Literacy news
'Military style' education will boost prisoners' skills
3 Aug 2012
The courses for prisoners will consist of 54 hours of lessons over two weeks with more help if needed. The classes will begin in six jails as part of a drive to cut re-offending.
The new courses are to be based on a successful programme which gives new military recruits intensive maths and literacy courses relevant to their day-to-day work. Follow-up research by the National Institute of Adult Continuing Education has shown that the courses not only boosted the the recruits' basic skills but their confidence and future careers. This was true even of those who had poor experiences of learning at school.
Skills Minister John Hayes said:
We are determined to make prisons places where people learn skills to build lives beyond crime.

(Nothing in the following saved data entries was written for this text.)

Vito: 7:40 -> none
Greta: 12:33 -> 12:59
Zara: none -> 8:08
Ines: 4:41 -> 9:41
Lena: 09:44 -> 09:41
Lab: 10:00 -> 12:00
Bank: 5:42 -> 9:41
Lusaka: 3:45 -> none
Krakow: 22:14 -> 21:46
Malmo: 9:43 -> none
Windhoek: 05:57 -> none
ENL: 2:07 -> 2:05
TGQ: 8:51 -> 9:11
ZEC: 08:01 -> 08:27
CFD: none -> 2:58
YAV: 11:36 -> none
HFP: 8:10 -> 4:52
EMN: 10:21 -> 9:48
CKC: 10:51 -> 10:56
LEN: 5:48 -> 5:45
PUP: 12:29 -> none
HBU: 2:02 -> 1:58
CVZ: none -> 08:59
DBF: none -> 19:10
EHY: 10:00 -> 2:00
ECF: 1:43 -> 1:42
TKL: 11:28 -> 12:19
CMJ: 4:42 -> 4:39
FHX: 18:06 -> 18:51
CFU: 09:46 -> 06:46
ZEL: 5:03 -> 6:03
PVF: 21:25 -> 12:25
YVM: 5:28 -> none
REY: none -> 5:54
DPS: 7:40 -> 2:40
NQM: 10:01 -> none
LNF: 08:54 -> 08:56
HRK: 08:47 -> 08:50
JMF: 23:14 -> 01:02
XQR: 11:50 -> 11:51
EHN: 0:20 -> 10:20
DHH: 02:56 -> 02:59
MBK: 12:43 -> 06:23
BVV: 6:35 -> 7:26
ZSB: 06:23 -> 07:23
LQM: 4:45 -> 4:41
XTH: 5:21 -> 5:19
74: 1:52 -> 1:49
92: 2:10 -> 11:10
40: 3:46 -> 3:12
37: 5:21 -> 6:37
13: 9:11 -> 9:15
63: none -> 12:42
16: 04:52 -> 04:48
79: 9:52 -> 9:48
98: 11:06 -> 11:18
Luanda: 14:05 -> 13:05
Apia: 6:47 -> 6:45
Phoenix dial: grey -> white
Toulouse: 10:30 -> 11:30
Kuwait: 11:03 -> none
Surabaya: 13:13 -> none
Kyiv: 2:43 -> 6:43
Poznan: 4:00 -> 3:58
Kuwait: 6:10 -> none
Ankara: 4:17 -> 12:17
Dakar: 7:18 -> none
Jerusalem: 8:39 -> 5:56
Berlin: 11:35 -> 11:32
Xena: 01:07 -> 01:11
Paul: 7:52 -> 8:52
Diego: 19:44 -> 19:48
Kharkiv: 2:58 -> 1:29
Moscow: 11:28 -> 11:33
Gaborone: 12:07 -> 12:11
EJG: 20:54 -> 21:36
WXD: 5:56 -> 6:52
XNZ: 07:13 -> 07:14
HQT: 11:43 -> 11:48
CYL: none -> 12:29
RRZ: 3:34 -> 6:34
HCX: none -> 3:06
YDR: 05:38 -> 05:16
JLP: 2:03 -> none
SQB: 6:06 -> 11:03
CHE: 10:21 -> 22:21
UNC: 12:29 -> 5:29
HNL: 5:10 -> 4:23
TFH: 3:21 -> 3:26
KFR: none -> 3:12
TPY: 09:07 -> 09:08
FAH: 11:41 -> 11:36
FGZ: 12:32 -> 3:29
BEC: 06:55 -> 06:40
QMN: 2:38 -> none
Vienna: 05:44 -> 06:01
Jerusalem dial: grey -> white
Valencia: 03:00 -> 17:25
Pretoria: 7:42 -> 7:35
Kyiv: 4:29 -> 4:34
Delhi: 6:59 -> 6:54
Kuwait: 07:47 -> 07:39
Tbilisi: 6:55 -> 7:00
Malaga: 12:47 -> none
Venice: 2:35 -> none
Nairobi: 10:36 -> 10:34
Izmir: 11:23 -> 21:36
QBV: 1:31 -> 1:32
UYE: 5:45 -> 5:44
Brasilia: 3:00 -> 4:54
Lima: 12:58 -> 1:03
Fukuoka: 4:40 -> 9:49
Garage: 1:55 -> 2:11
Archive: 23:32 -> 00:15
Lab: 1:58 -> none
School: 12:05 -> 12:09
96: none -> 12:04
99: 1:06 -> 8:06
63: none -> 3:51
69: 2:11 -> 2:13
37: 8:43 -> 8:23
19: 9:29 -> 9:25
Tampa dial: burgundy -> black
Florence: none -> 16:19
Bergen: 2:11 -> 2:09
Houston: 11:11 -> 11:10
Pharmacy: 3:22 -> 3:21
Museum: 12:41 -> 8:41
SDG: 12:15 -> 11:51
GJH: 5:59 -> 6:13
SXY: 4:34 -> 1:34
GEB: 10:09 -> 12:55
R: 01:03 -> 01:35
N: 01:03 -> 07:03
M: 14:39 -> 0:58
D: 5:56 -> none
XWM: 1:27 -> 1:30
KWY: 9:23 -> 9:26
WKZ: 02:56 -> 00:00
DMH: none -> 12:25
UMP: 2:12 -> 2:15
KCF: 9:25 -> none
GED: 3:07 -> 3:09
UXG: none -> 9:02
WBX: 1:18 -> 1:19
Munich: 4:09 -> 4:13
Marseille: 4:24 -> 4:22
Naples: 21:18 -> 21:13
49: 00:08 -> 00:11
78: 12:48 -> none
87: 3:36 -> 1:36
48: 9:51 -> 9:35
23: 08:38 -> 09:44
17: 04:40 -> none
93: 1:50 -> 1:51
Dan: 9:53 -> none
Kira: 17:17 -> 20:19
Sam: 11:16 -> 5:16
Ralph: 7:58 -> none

This pilot is about ensuring prisoners are more likely to work than commit crime when they leave.
Breaking the damaging cycle of re-offending and re-imprisonment will not only turn around the lives of countless prisoners, it will also prevent the suffering of their potential victims and reduce the burden on the taxpayer.
Business Secretary Vince Cable added:
Crime blights lives both for the offender and the victim. That is why we are piloting this programme in prisons so we can give prisoners the basic skills they need to get their lives on track.
Starting in August, six jails in North West England will pilot the programme: Manchester, Garth, Kirkham, Lancaster Farms, Styal and Altcourse. It will be rolled out in other prisons if it is successful.